I shot two more before they could start. Then the creep behind Magdalena and Rovo shoved them off the edge of the ramp, and they started dropping toward the water. I shot that creep through the forehead, and vaulted the railing.
I couldn’t fall fast enough. I could see that Magdalena and Rovo, in addition to being taped up, were taped together. Just a couple of strands, but enough to hold. I was moving toward the water so slowly I wanted to scream. I shot another thug as his stomach came into view below the banister, just for something to do.
Someone else started shooting at me. I saw a muzzle-flash blossom slowly from the balcony, though by then I couldn’t hear.
Then I finally hit the water, and things began to happen.
Water’s always shocking, but I was shocked already, and the water felt as thin as air as I moved through it toward where I thought the Magdalena-Rovo bundle was. My knee hit something slimy that at first gave way like a leather bag filled with water, then sprang into life and lashed back at me.
A lucky grab got me Magdalena’s hair. Something slapped me on the neck. I got hold of some gaffer’s tape and thrashed for the surface. Breathed air that turned out to be water, then spasmed and finally got my head out. I kept kicking things with my legs. At one point I kicked something that felt like a giant slimy rock, so hard I almost sprained my ankle.
I didn’t have time to think about it, though. I couldn’t find Rovo’s head. Finally I got smart and rotated him separately from Magdalena, and they both gasped in horribly through their nostrils.
I sank again, pushing them upwards. Something nosed into my stomach, hard. I needed support. I wondered if there was a shallow end, and if so how to find it.
When I came up for air again, someone on the balcony was shooting. It didn’t seem to matter all that much. I’d long since dropped the gun and the flashlight. What I needed was some way to keep us above water.
Something slammed me in the back and took us all toward one of the walls. I kicked us into the space where two of the hexagonal tank’s walls came together, and tried to use the friction of the glass to lodge Magdalena and Rovo in place with their heads above water. I kicked and thrashed to keep the sharks away. The second it seemed to be working I reached up and tore the tape off Magdalena and Rovo’s mouths.

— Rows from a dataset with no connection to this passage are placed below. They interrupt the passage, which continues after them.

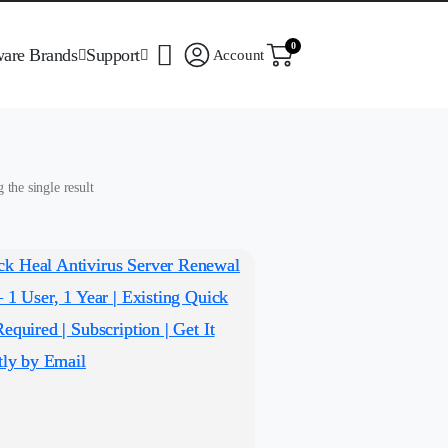
0
ware Brands
Support
Account
the single result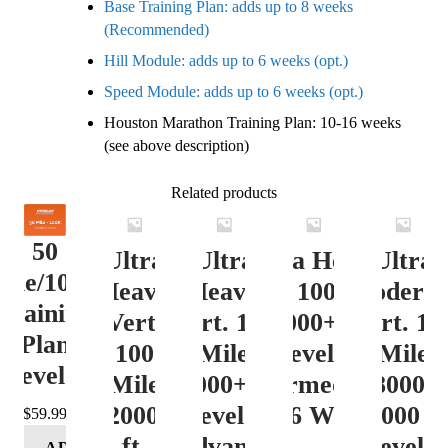
Base Training Plan: adds up to 8 weeks
(Recommended)
Hill Module: adds up to 6 weeks (opt.)
Speed Module: adds up to 6 weeks (opt.)
Houston Marathon Training Plan: 10-16 weeks
(see above description)
Related products
50
Ultra
Ultra
Ultra Heavy
Ultra
ile/100K
Heavy
Heavy
Vert. 100 Mile
Moderat
Training
Vert.
Vert. 100
12000+ ft.
Vert. 10
Plan
100
Mile
Level 3
Mile
Level 4
Mile
12000+ ft.
(Intermediate)
8000-
12000+
Level 4
– 16 Week
12000 ft
$
59.99
ft.
(Advance)
Level 5
ADD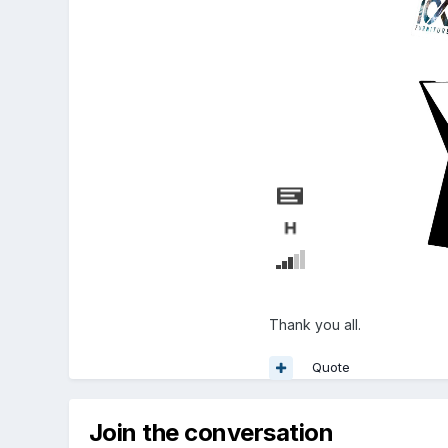
Thank you all.
Quote
Join the conversation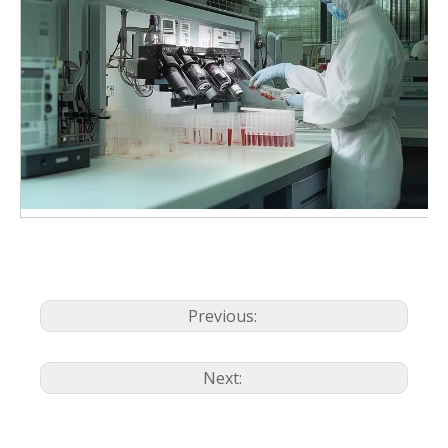
Previous:
Next: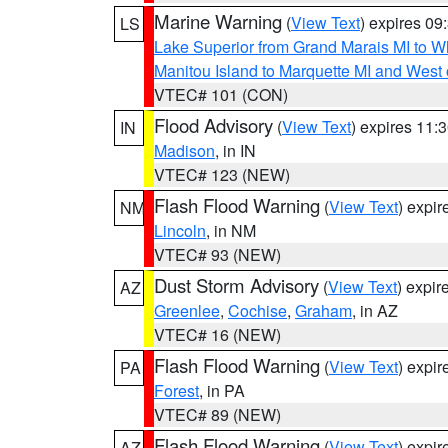
Marine Warning
(
View Text
) expires 0
LS
Lake Superior from Grand Marais MI to Wh
Manitou Island to Marquette MI and West
VTEC# 101 (CON)
Flood Advisory
(
View Text
) expires 11
IN
Madison
, in IN
VTEC# 123 (NEW)
Flash Flood Warning
(
View Text
) expi
NM
Lincoln
, in NM
VTEC# 93 (NEW)
Dust Storm Advisory
(
View Text
) expi
AZ
Greenlee
,
Cochise
,
Graham
, in AZ
VTEC# 16 (NEW)
Flash Flood Warning
(
View Text
) expi
PA
Forest
, in PA
VTEC# 89 (NEW)
Flash Flood Warning
(
View Text
) expi
AZ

Magdalena started choking at once. Rovo I had to thump on the chest. Every time I stopped kicking as hard as I could, something sideswiped my legs. Rovo and Magdalena starting wheezing, then hyperventilating. “Breathe!” I shouted.
The waves began to subside, though the butting from below kept up. I wasn’t sure why the sharks hadn’t attacked yet, but from the way they became more aggressive when my attention lapsed, it seemed clear they were testing me out.

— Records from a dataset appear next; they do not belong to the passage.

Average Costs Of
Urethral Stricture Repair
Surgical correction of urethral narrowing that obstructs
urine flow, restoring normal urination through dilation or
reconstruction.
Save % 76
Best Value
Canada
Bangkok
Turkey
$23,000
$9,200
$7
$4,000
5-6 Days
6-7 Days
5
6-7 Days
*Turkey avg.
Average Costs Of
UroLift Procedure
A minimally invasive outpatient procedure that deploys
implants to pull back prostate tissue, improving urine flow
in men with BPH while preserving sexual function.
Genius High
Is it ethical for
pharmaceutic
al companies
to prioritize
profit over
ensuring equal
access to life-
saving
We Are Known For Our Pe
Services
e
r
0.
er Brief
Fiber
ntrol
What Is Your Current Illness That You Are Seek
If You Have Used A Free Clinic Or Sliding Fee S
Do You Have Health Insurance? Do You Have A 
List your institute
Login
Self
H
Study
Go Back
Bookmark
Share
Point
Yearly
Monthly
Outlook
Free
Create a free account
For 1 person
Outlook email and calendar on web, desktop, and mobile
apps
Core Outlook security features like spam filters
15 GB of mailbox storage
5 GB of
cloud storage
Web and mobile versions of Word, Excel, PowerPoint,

And maybe the bullets had helped. I could hear someone moaning on the walkway above us.
After a long while Skinflick called out from somewhere else. “Pietro?”
I debated whether to respond. I was pretty sure he couldn’t see us. I couldn’t see him, in any case, just dim, grated light through the walkway directly overhead, and a small part of one skylight if I looked back over my shoulder. So Skinflick might not know whether we were still alive, and he might be trying to locate us by sound. I was thrashing quite a bit, but that could have been sharks.
I did know this, though:
I’d been stupid not to kill him up above. He, and no one else, had done this.
But he was also our only way out. As repugnant and hopeless as I knew it would be, I had no choice but to try to talk him out of it.
“Skinflick!” I said. My voice felt harsh and weak.